En Ampliación del campo de batalla, Michel Houellebecq (1958) trazaba un diagnóstico de tono profético y desangelado sobre el futuro de las relaciones amorosas: “Definitivamente no hay duda de que en nuestra sociedad el sexo representa un segundo sistema de diferenciación, con completa independencia del dinero; y se comporta como un sistema de diferenciación tan implacable, al menos, como éste. Por otra parte, los efectos de ambos sistemas son estrictamente equivalentes. Igual que el liberalismo económico desenfrenado, y por motivos análogos, el liberalismo sexual produce fenómenos de empobrecimiento absoluto. Algunos hacen el amor todos los días; otros cinco o seis veces en su vida, o nunca. Algunos hacen el amor con docenas de mujeres; otros con ninguna. Es lo que se llama la «ley del mercado». En un sistema económico que prohíbe el despido libre, cada cual consigue, más o menos, encontrar su hueco. En un sistema sexual que prohíbe el adulterio, cada cual se las arregla, más o menos, para encontrar su compañero de cama. En un sistema económico perfectamente liberal, algunos acumulan considerables fortunas; otros se hunden en el desempleo y la miseria. En un sistema sexual perfectamente liberal, algunos tienen una vida erótica variada y excitante; otros se ven reducidos a la masturbación y a la soledad. El liberalismo económico es la ampliación del campo de batalla, su extensión a todas las edades de la vida y a todas las clases de la sociedad. A nivel económico, Raphaël Tisserand está en el campo de los vencedores; a nivel sexual, en el de los vencidos.”
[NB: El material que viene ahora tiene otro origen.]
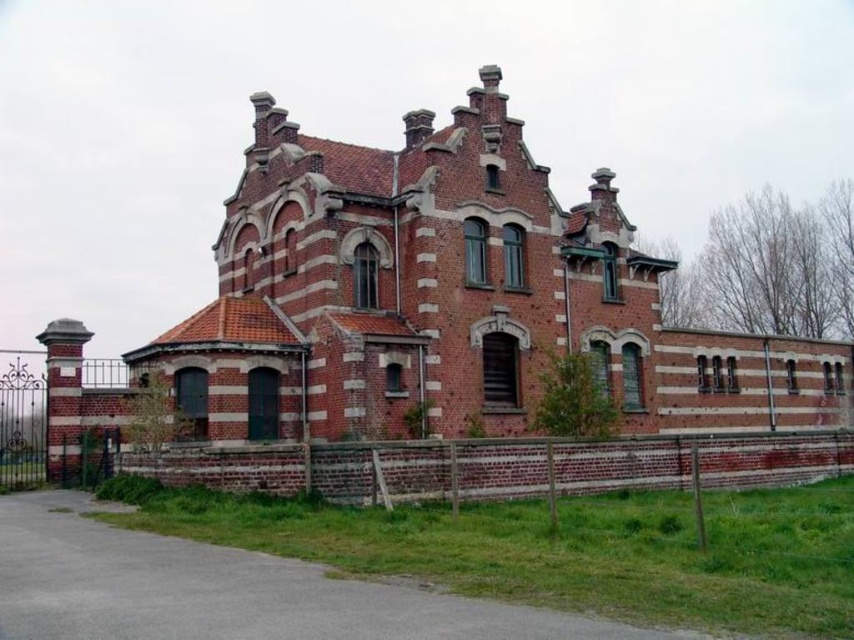 Question: Does brown brick wall at lower center appear on the right side of black wrought iron gate at left?

Choices:
 (A) no
 (B) yes

Answer: (B)

Question: Which point is farther to the camera?

Choices:
 (A) black wrought iron gate at left
 (B) brown brick wall at lower center

Answer: (A)

Question: Is brown brick wall at lower center to the right of black wrought iron gate at left from the viewer's perspective?

Choices:
 (A) no
 (B) yes

Answer: (B)

Question: Can you confirm if brown brick wall at lower center is bigger than black wrought iron gate at left?

Choices:
 (A) yes
 (B) no

Answer: (B) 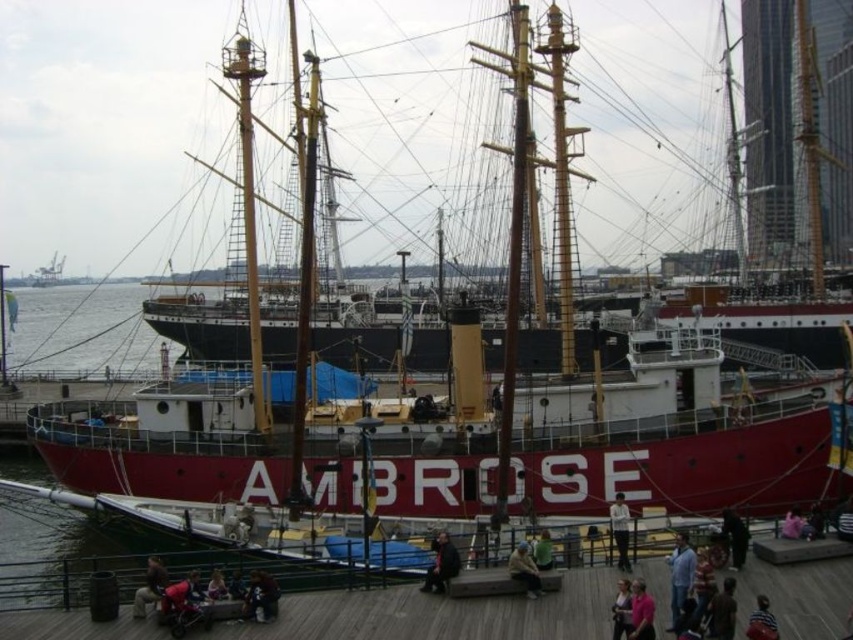 Question: Can you confirm if dark brown leather jacket at center is positioned below dark gray sweater at lower center?

Choices:
 (A) yes
 (B) no

Answer: (B)

Question: Can you confirm if dark blue jeans at lower center is thinner than white matte shirt at center?

Choices:
 (A) no
 (B) yes

Answer: (B)

Question: Which object is the closest to the green fabric bag at lower center?

Choices:
 (A) dark gray fabric jacket at lower right
 (B) striped shirt at lower right

Answer: (A)

Question: Where is red shirt at lower left located in relation to light brown leather jacket at lower left in the image?

Choices:
 (A) left
 (B) right

Answer: (B)

Question: Estimate the real-world distances between objects in this image. Which object is closer to the dark blue jeans at lower right?

Choices:
 (A) pink fabric shirt at lower center
 (B) green fabric bag at lower center

Answer: (A)

Question: Among these objects, which one is nearest to the camera?

Choices:
 (A) dark brown leather jacket at center
 (B) light brown leather jacket at lower center
 (C) clear water at left

Answer: (B) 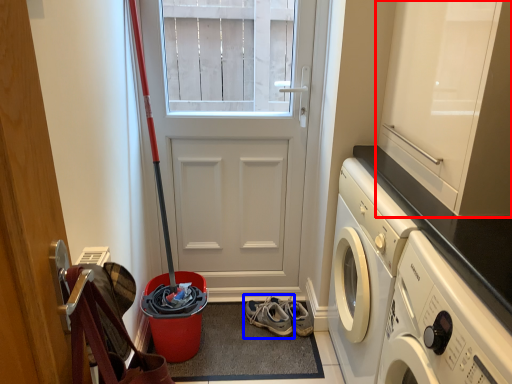 Question: Which point is further to the camera, cabinetry (highlighted by a red box) or footwear (highlighted by a blue box)?

Choices:
 (A) cabinetry
 (B) footwear

Answer: (B) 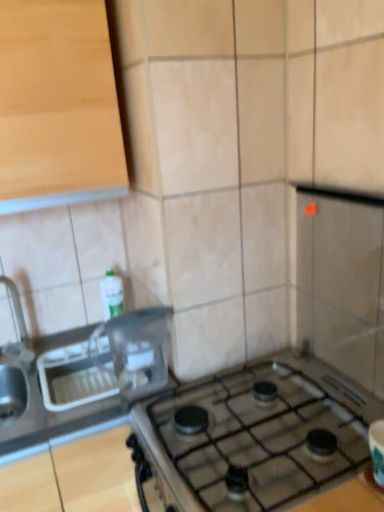 Question: Looking at their shapes, would you say light wood cabinet at upper left is wider or thinner than satin silver sink at left?

Choices:
 (A) thin
 (B) wide

Answer: (A)

Question: From a real-world perspective, is light wood cabinet at upper left physically located above or below satin silver sink at left?

Choices:
 (A) above
 (B) below

Answer: (A)

Question: Which is nearer to the brushed metal faucet at left?

Choices:
 (A) satin silver sink at left
 (B) clear plastic container at center
 (C) light wood cabinet at upper left

Answer: (A)

Question: Estimate the real-world distances between objects in this image. Which object is closer to the light wood cabinet at upper left?

Choices:
 (A) brushed metal faucet at left
 (B) satin silver sink at left
 (C) clear plastic container at center

Answer: (C) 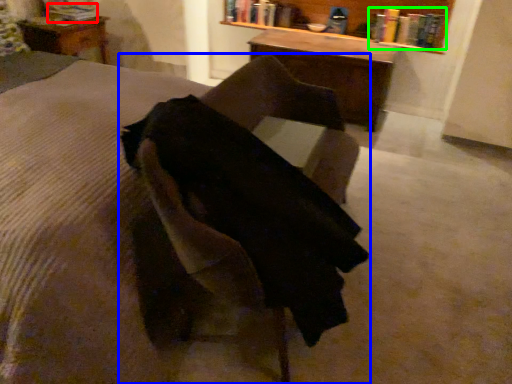 Question: Which object is positioned farthest from book (highlighted by a red box)? Select from chair (highlighted by a blue box) and book (highlighted by a green box).

Choices:
 (A) chair
 (B) book

Answer: (A) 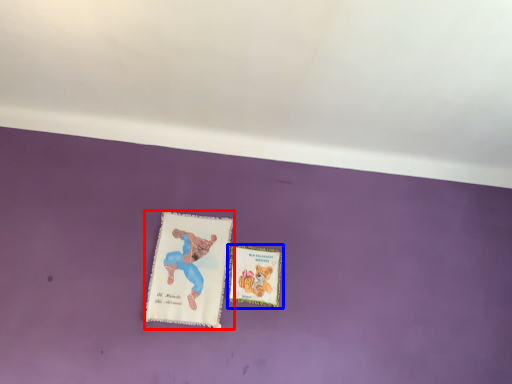 Question: Which object is further to the camera taking this photo, paperback book (highlighted by a red box) or paperback book (highlighted by a blue box)?

Choices:
 (A) paperback book
 (B) paperback book

Answer: (B) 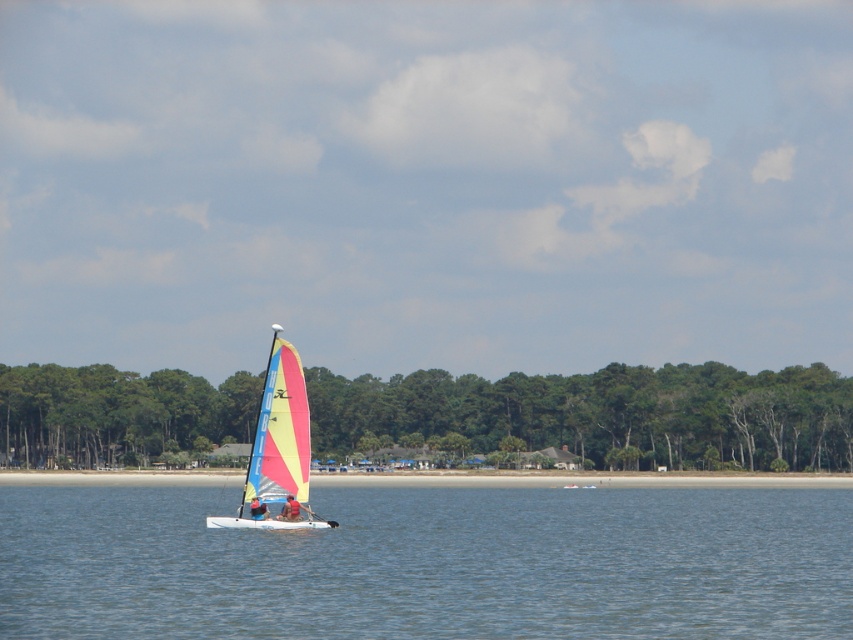 Question: Can you confirm if clear blue water at center is positioned to the right of smooth tan skin at center?

Choices:
 (A) no
 (B) yes

Answer: (B)

Question: Which point is closer to the camera?

Choices:
 (A) (286, 403)
 (B) (252, 513)
 (C) (627, 492)

Answer: (B)

Question: Among these points, which one is nearest to the camera?

Choices:
 (A) (91, 496)
 (B) (260, 516)
 (C) (293, 500)
 (D) (270, 474)

Answer: (B)

Question: Does multicolored fabric sailboat at center appear on the left side of smooth tan skin at center?

Choices:
 (A) yes
 (B) no

Answer: (A)

Question: Is multicolored fabric sailboat at center thinner than smooth tan skin at center?

Choices:
 (A) no
 (B) yes

Answer: (A)

Question: Which object appears farthest from the camera in this image?

Choices:
 (A) multicolored fabric sailboat at center
 (B) smooth tan skin at center
 (C) clear blue water at center

Answer: (B) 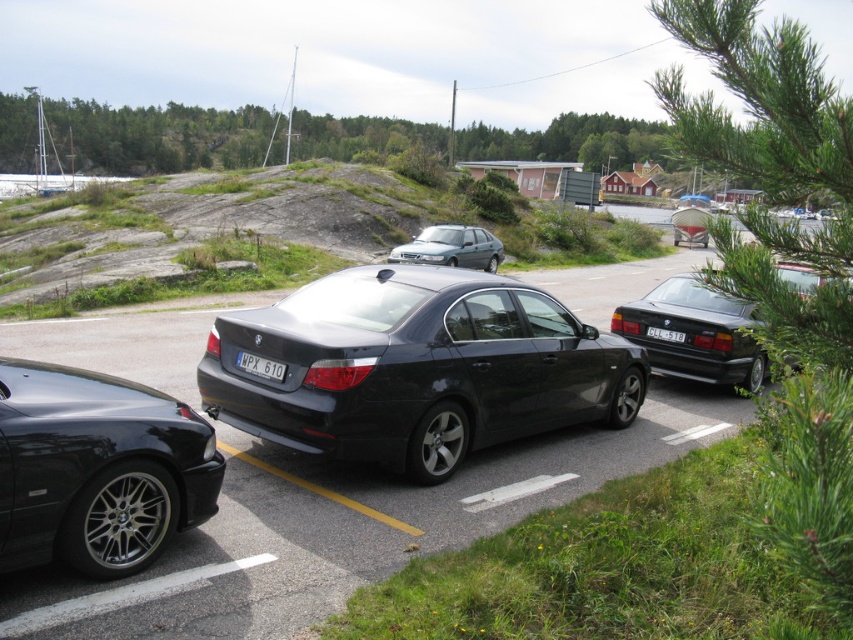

En su entrevista, Jacques Solé cita: “El problema del historiador es que se guardan los libros de cuentas y se queman las cartas de amor”. Queda entonces la pregunta por lo que depararán a la historia estos años, en los que los ideales paulinos de la carne y los más fraternos de Juan parecen olvidados, así como los amantes sepultados son cuerpos anónimos por un mismo trámite funerario; años en los que todo se registra, desde la vida privada en televisión hasta la maquinaria mortífera de Auschwitz; años en los que el amor, apuntalado por elecciones y erecciones de todo tipo, sigue siendo una pregunta y, en el mejor de los casos, un misterio.